■ **Listed records**
-- Opening Marker --

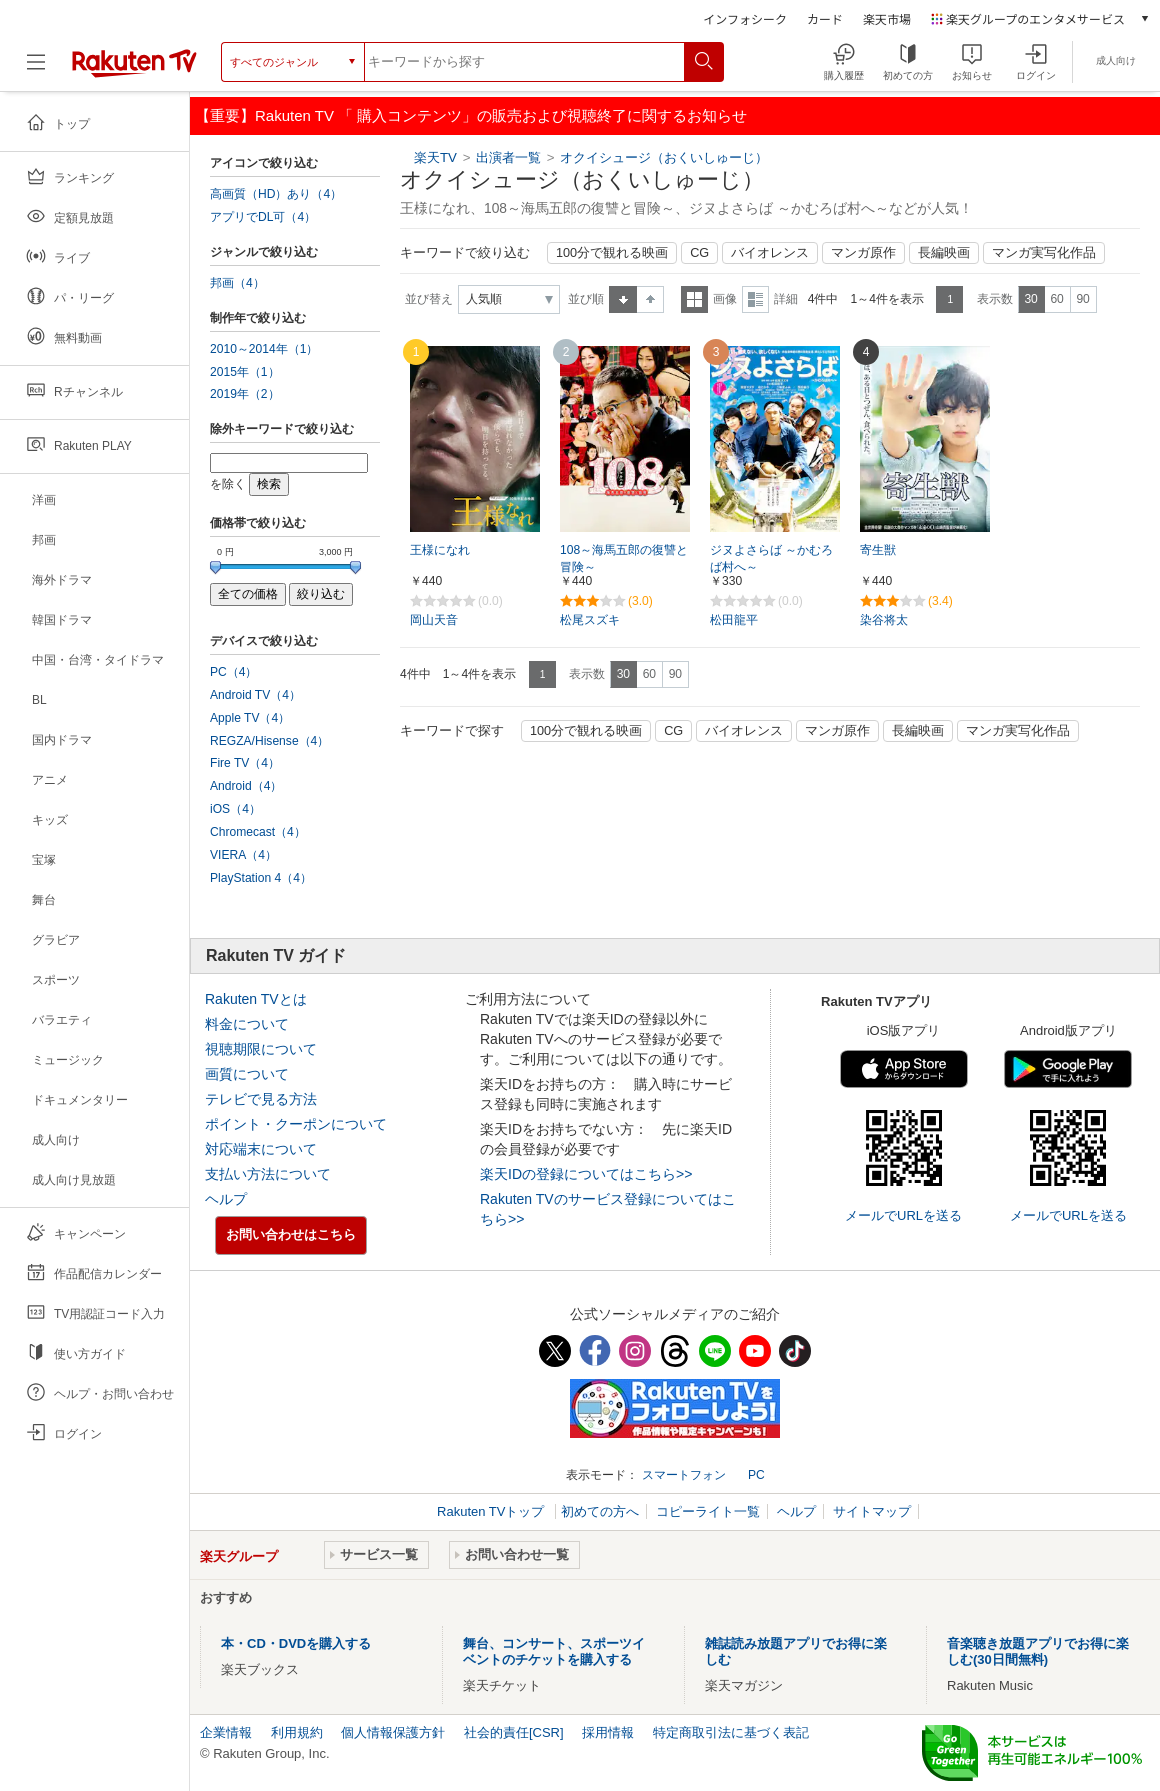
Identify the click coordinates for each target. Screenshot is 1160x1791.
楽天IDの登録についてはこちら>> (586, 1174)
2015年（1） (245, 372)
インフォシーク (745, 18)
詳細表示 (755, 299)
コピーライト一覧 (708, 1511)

-- Closing Marker --

■ **Exercise goal**
Output the records above exactly as they are, leaving out the pictures.

■ **Result of this exercise**
Identify the click coordinates for each target. Screenshot is 1160x1791.
楽天IDの登録についてはこちら>> (586, 1174)
2015年（1） (245, 372)
インフォシーク (745, 18)
詳細表示 (755, 299)
コピーライト一覧 (708, 1511)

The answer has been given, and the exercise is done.